In the listing that follows, locate the line containing "(ANAF) propune, spre" and the line containing "tul unei evidenţe". Retype exactly those two lines and every line between them, and nothing more.
○ ○ ○ ○ ○ ○ ○
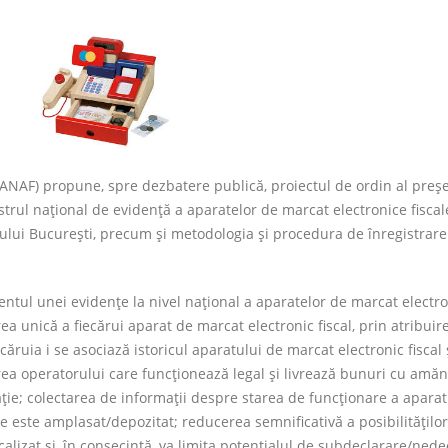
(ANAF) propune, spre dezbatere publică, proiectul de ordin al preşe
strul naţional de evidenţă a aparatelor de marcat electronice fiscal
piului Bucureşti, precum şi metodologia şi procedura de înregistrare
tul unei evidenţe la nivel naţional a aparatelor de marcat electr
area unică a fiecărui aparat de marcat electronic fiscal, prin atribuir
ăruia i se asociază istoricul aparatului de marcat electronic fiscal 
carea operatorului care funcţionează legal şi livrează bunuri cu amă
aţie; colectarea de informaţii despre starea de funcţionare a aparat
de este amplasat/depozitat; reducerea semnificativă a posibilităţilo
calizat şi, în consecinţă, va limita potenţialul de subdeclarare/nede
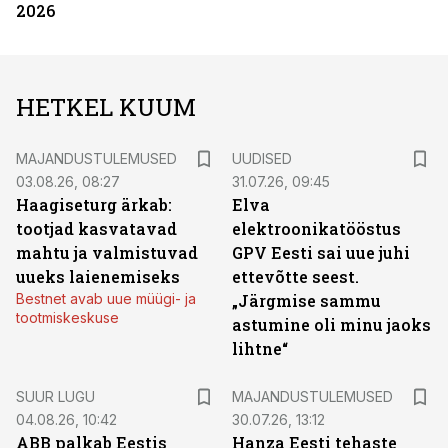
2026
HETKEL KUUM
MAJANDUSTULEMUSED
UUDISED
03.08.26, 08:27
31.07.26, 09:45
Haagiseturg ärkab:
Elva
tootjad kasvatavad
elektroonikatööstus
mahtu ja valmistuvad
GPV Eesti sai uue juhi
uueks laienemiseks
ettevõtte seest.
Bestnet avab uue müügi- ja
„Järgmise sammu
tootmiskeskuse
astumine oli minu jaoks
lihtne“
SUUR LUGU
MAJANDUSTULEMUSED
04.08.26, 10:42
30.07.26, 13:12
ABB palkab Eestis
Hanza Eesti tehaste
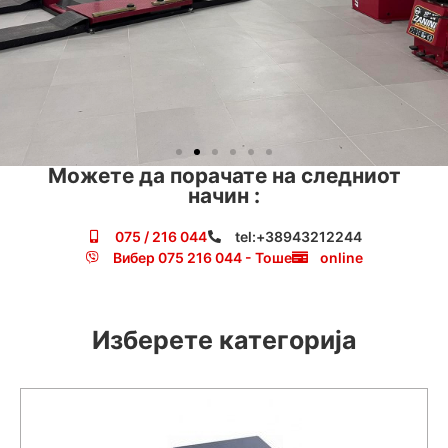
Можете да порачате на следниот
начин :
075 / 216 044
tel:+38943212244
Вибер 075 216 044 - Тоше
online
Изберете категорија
○ ○ ○ ○ ○ ○ ○
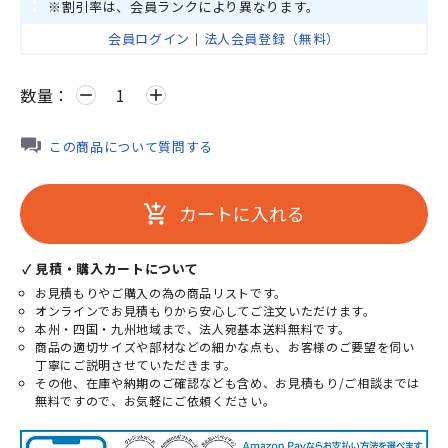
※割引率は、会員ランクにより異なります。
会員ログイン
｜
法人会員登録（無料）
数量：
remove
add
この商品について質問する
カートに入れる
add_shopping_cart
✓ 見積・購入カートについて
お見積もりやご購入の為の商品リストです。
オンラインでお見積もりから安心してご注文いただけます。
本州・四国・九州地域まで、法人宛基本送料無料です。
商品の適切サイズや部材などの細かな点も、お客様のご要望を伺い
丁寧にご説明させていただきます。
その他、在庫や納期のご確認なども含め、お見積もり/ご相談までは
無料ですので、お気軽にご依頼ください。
○ ○ ○ ○ ○ ○ ○
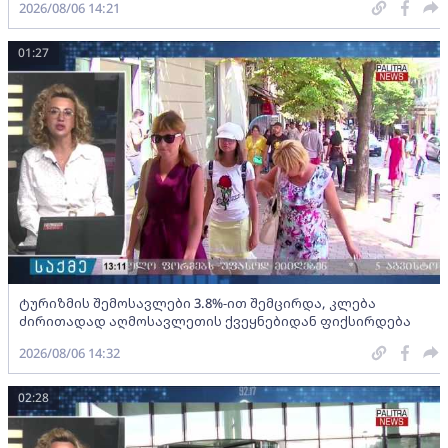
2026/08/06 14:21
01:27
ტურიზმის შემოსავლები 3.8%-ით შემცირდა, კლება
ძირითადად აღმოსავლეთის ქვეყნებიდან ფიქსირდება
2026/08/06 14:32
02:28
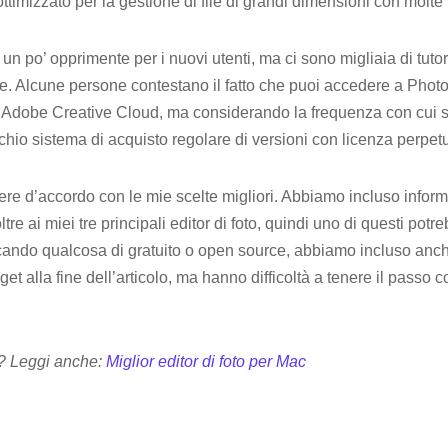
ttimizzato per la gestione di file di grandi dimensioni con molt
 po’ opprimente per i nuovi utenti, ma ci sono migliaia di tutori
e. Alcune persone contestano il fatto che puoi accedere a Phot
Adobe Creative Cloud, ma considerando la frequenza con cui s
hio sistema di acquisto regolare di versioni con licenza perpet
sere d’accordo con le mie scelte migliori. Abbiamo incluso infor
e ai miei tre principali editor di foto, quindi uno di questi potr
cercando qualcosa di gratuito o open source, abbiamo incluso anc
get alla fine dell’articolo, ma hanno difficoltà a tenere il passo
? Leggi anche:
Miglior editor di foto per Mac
○ ○ ○ ○ ○ ○ ○
— Result of this task —
(ANAF) propune, spre dezbatere publică, proiectul de ordin al preşe
strul naţional de evidenţă a aparatelor de marcat electronice fiscal
piului Bucureşti, precum şi metodologia şi procedura de înregistrare
tul unei evidenţe la nivel naţional a aparatelor de marcat electr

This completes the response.